-------- Task inputs

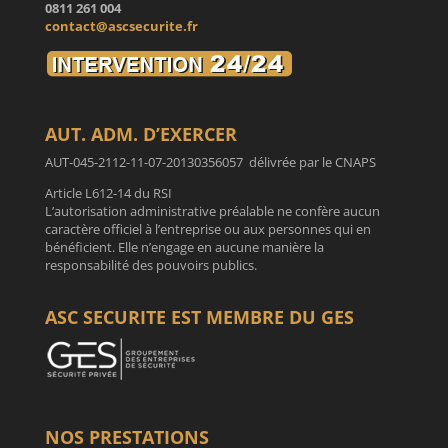
0811 261 004
contact@ascsecurite.fr
AUT. ADM. D’EXERCER
AUT-045-2112-11-07-20130356057 délivrée par le CNAPS
Article L612-14 du RSI
L’autorisation administrative préalable ne confère aucun
caractère officiel à l’entreprise ou aux personnes qui en
bénéficient. Elle n’engage en aucune manière la
responsabilité des pouvoirs publics.
ASC SECURITE EST MEMBRE DU GES
NOS PRESTATIONS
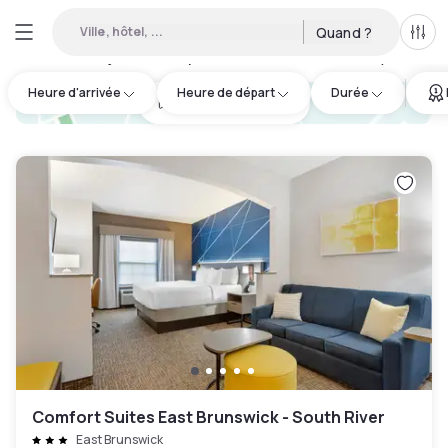
Ville, hôtel, ...
Quand ?
Tous
Hôtels en journée disponibles à Middlesex County
:
13
Heure d'arrivée
Heure de départ
Durée
hotel.cta.view_map
Comfort Suites East Brunswick - South River
East Brunswick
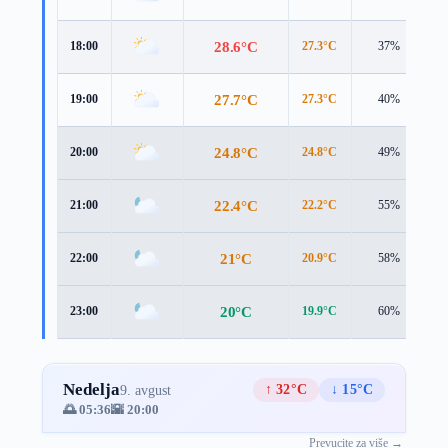
28.6°C
18:00
27.3°C
37%
3
27.7°C
19:00
27.3°C
40%
2
24.8°C
20:00
24.8°C
49%
1
22.4°C
21:00
22.2°C
55%
1
21°C
22:00
20.9°C
58%
1
20°C
23:00
19.9°C
60%
1
Nedelja
↑ 32°C
↓ 15°C
9. avgust
🌅 05:36
🌇 20:00
Prevucite za više →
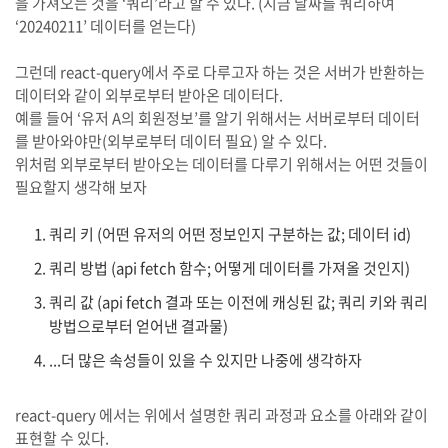
을 가져오는 것을 ‘쿼리’라고 할 수 있다. (지금 날짜를 쿼리하여
‘20240211’ 데이터를 얻는다)
그런데 react-query에서 주로 다루고자 하는 것은 서버가 반환하는
데이터와 같이 외부로부터 받아온 데이터다.
예를 들어 ‘유저 A의 회원정보’를 알기 위해서는 서버로부터 데이터
를 받아와야만(외부로부터 데이터 필요) 알 수 있다.
위처럼 외부로부터 받아오는 데이터를 다루기 위해서는 어떤 것들이
필요할지 생각해 보자
쿼리 키 (어떤 유저의 어떤 정보인지 구분하는 값; 데이터 id)
쿼리 방법 (api fetch 함수; 어떻게 데이터를 가져올 것인지)
쿼리 값 (api fetch 결과 또는 이전에 캐싱된 값; 쿼리 키와 쿼리
방법으로부터 얻어낸 결과물)
...더 많은 속성들이 있을 수 있지만 나중에 생각하자
react-query 에서는 위에서 설명한 쿼리 과정과 요소를 아래와 같이
표현할 수 있다.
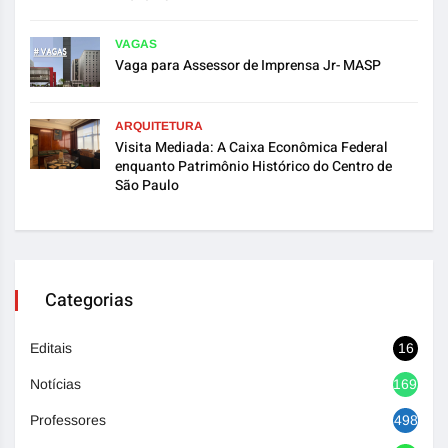
VAGAS
Vaga para Assessor de Imprensa Jr- MASP
ARQUITETURA
Visita Mediada: A Caixa Econômica Federal
enquanto Patrimônio Histórico do Centro de
São Paulo
Categorias
Editais
16
Notícias
1692
Professores
498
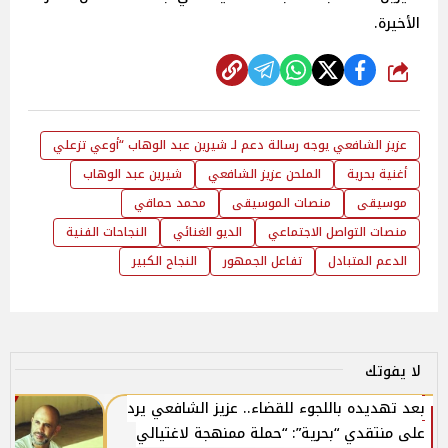
الأخيرة.
شارك
عزيز الشافعي يوجه رسالة دعم لـ شيرين عبد الوهاب “أوعي تزعلي
أغنية بحرية
الملحن عزيز الشافعي
شيرين عبد الوهاب
موسيقى
منصات الموسيقى
محمد حماقي
منصات التواصل الاجتماعي
الديو الغنائي
النجاحات الفنية
الدعم المتبادل
تفاعل الجمهور
النجاح الكبير
لا يفوتك
بعد تهديده باللجوء للقضاء.. عزيز الشافعي يرد
على منتقدي “بحرية”: “حملة ممنهجة لاغتيالي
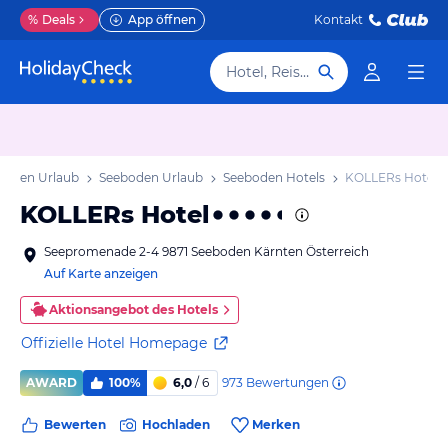
%
Deals
App öffnen
Kontakt
Hotel, Reiseziel
rnten Urlaub
Seeboden Urlaub
Seeboden Hotels
KOLLERs Hotel
KOLLERs Hotel
Seepromenade 2-4 9871 Seeboden Kärnten Österreich
Auf Karte anzeigen
Aktionsangebot des Hotels
Offizielle Hotel Homepage
973
Bewertungen
AWARD
100%
6,0
/ 6
Bewerten
Hochladen
Merken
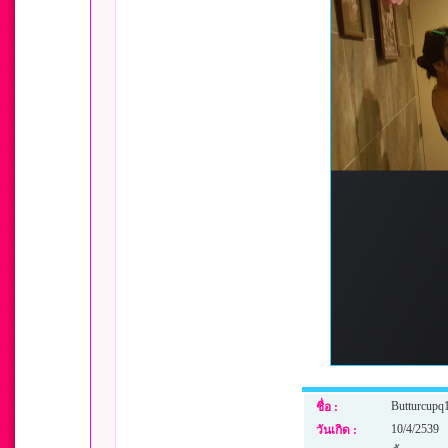
Butturcupq
ชื่อ :
10/4/2539
วันเกิด :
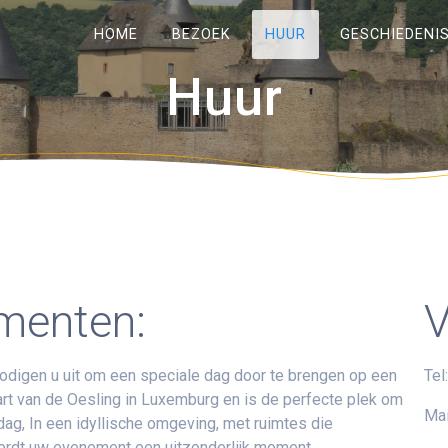
HOME
BEZOEK
HUUR
GESCHIEDENI
Huur
.
menten:
V
nodigen u uit om een speciale dag door te brengen op een
Tel
 hart van de Oesling in Luxemburg en is de perfecte plek om
Mai
ag, In een idyllische omgeving, met ruimtes die
wordt uw evenement een uitzonderlijk moment …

----------------

## How to complete this task
Look for the string "عزيز" in the records, and copy every line where it is found.

## Worked solution
عزيز الشافعي يوجه رسالة دعم لـ شيرين عبد الوهاب “أوعي تزعلي
الملحن عزيز الشافعي
بعد تهديده باللجوء للقضاء.. عزيز الشافعي يرد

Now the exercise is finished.